My childhood Pangkor - unforgettable!
by Michael Kypper
nipah bay - 30 years ago
Approaching Pangkor island from the South the shoreline was rugged and inaccessible. Waves broke on frothing rocks and a lonely light beacon stood guard to warn off straying ships. To Starboard the coast of Perak shimmered in the hazy heat and portside the Malacca Straits stretched endlessly dotted with fishing vessels and lonely sampans bobbing in the shimmering sun.
Pangkor was our favourite destination for outings on extended weekends in the 60ies and 70ies. We left in the motor boat from Bagan Datoh, a fishing village on the Perak River estuary, and rode the muddy tide until the brackish water was displaced by fresh green sea.

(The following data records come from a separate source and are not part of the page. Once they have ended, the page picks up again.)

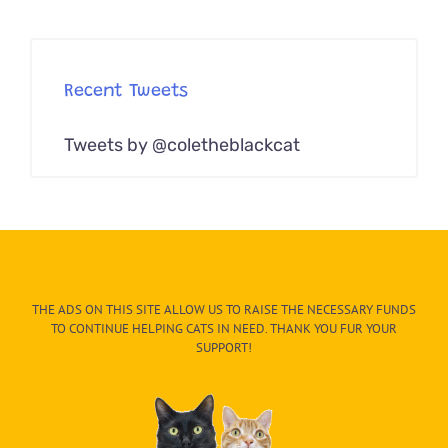
Recent Tweets
Tweets by @coletheblackcat
THE ADS ON THIS SITE ALLOW US TO RAISE THE NECESSARY FUNDS
TO CONTINUE HELPING CATS IN NEED. THANK YOU FUR YOUR
SUPPORT!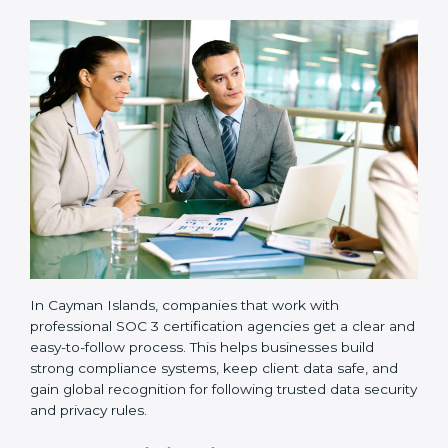
•
Implementation Support:
Businesses make the
needed changes to policies, workflows, and security
systems with guidance from consultants.
•
Internal Audit:
A detailed internal review ensures
all processes are ready for the final external audit.
•
Final Certification Audit:
The company undergoes
a third-party audit to confirm full compliance with SOC
3 standards.
•
Approval and Certification:
Once the company
passes the external audit, it officially receives SOC 3
certification.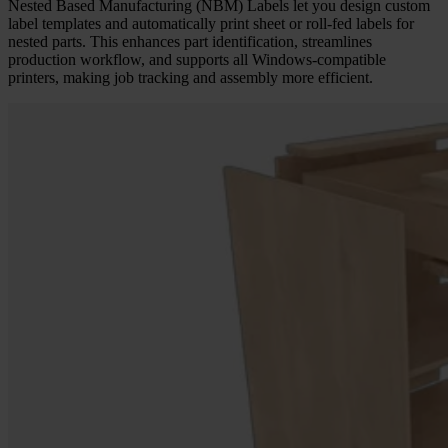
Nested Based Manufacturing (NBM) Labels let you design custom
label templates and automatically print sheet or roll-fed labels for
nested parts. This enhances part identification, streamlines
production workflow, and supports all Windows-compatible
printers, making job tracking and assembly more efficient.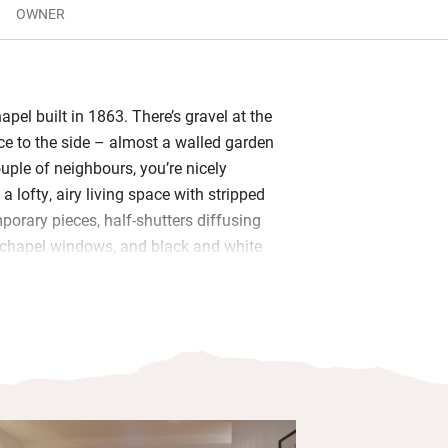
OWNER
pel built in 1863. There’s gravel at the
ace to the side – almost a walled garden
couple of neighbours, you’re nicely
 a lofty, airy living space with stripped
porary pieces, half-shutters diffusing
 chapel windows, and black and white
ine white walls: Lord Bath in one corner,
other, an intriguing private collection.
dy for budding chefs and you’ll find
 sleek bathroom is warm underfoot, and
p on the mezzanine – a comfy big bed,
bles, lots of photographs of famous
 to admire them from.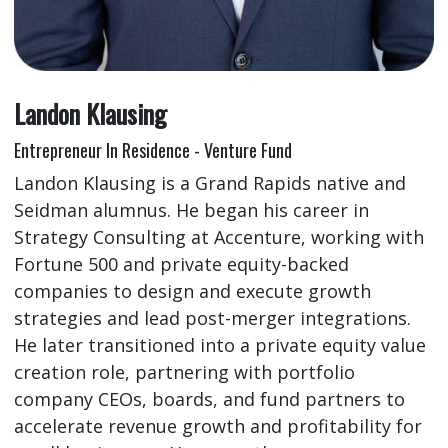
Landon Klausing
Entrepreneur In Residence - Venture Fund
Landon Klausing is a Grand Rapids native and
Seidman alumnus. He began his career in
Strategy Consulting at Accenture, working with
Fortune 500 and private equity-backed
companies to design and execute growth
strategies and lead post-merger integrations.
He later transitioned into a private equity value
creation role, partnering with portfolio
company CEOs, boards, and fund partners to
accelerate revenue growth and profitability for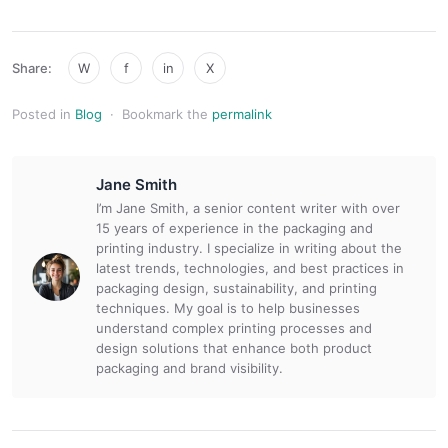
Share:
W
f
in
X
Posted in
Blog
·
Bookmark the
permalink
Jane Smith
I’m Jane Smith, a senior content writer with over
15 years of experience in the packaging and
printing industry. I specialize in writing about the
latest trends, technologies, and best practices in
packaging design, sustainability, and printing
techniques. My goal is to help businesses
understand complex printing processes and
design solutions that enhance both product
packaging and brand visibility.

This was our cue to scramble out on deck and let soft salty breezes mix with the sun and zesty spray to smother our bodies.
Had we capsized the lot of us would have perished.
But this was a time of carefree recklessness, when we didn’t wear life vests. Fate was on our side and such disasters were unheard of.
En route to Pangkor we would pass Pulau Sembilan – the nine islands – in the near horizon. I would later learn that these were a paradise-like group of uninhabited islands which were perfect for diving and fishing. We went there once and roughed it with a tarp strung out under the canopy of palm trees, just beyond the high tide waterline.
Pangkor, however, in the 60’ies and early 70’ies did not lack for secluded beaches and coves and we could easily rely on our usual spots being completely isolated.
So much in fact, that we ran around in the nude without fear of someone showing up. Emerald Bay with the glaring white sands on the back of Pangkor Laut island was one of these sites. We anchored beyond the breaking surf and brought day provisions ashore in the inflatable dinghy and we dived from the roof of the boat into the clear almost transparent sea. Every child we knew and played with, was a strong swimmer from infancy and the challenge was soon on “last one in is a rotten egg”.
Picture slides from happy times on Emerald Bay is what’s left, but Pangkor still has its allure. A sort of secret place content in coming in second to the East Coast resorts.